Exercise: If a line of the data contains the word "chuyên", it is counted; report how many such lines there are and nothing else.

══════════════════════════════

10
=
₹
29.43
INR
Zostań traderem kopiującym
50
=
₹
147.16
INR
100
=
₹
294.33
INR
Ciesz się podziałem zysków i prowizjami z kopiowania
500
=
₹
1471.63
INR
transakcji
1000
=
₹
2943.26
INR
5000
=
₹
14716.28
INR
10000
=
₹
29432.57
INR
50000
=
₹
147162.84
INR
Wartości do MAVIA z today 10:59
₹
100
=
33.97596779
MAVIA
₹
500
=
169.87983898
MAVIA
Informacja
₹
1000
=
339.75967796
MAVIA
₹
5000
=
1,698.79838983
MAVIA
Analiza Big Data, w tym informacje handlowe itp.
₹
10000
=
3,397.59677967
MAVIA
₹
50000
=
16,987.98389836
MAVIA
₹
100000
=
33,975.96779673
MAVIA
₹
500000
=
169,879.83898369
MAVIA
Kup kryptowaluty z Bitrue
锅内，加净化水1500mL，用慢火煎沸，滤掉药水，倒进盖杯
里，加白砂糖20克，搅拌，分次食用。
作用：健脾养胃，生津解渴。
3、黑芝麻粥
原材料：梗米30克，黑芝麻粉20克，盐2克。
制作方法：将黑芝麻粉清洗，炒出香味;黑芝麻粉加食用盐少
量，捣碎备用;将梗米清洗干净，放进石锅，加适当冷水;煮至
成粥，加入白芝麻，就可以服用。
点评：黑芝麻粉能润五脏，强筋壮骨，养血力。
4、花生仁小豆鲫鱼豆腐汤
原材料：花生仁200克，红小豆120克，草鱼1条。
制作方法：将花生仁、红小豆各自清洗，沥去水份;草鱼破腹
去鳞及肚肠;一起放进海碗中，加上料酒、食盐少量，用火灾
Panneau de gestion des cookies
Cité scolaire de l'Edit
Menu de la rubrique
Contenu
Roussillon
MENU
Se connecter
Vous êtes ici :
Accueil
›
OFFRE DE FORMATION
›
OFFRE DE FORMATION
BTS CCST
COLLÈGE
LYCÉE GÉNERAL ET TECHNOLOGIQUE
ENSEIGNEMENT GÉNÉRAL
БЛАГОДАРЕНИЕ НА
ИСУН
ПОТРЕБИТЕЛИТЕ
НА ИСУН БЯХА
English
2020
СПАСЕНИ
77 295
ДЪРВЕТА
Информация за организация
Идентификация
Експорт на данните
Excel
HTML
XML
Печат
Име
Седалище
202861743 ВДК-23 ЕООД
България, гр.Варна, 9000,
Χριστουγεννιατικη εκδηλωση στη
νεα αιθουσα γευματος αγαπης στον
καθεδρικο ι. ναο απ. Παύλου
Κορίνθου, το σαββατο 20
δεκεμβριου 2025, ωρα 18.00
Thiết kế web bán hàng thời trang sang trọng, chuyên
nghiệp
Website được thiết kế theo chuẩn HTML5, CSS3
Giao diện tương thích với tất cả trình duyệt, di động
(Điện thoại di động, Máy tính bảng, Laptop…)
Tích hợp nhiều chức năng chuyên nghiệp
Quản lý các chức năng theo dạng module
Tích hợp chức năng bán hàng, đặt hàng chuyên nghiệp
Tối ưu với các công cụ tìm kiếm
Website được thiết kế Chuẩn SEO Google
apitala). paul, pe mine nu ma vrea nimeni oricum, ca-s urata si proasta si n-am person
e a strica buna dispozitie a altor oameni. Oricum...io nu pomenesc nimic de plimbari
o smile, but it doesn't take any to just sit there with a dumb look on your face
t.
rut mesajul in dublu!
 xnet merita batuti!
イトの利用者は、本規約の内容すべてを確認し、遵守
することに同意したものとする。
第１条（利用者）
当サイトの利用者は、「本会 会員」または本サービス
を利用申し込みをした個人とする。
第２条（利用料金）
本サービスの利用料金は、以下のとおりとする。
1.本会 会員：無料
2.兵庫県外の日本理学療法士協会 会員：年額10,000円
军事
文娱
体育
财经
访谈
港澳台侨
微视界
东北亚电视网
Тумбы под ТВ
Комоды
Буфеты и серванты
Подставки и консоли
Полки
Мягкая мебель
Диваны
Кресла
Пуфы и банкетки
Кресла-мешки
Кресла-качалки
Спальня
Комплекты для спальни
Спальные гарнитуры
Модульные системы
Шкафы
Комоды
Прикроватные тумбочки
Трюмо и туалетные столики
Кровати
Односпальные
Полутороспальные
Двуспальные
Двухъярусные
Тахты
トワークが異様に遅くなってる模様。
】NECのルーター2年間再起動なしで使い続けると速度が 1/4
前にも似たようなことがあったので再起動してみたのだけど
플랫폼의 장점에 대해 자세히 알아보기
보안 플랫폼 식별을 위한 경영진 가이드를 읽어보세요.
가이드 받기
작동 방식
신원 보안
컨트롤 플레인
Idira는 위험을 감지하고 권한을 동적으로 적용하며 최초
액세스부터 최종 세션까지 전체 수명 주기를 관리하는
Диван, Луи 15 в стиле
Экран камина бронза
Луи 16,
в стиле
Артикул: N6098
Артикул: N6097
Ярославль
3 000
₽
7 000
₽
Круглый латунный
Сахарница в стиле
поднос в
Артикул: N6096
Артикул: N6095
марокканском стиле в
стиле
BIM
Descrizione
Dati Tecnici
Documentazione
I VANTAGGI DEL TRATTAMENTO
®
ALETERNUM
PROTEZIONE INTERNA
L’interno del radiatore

══════════════════════════════

Finished task: 3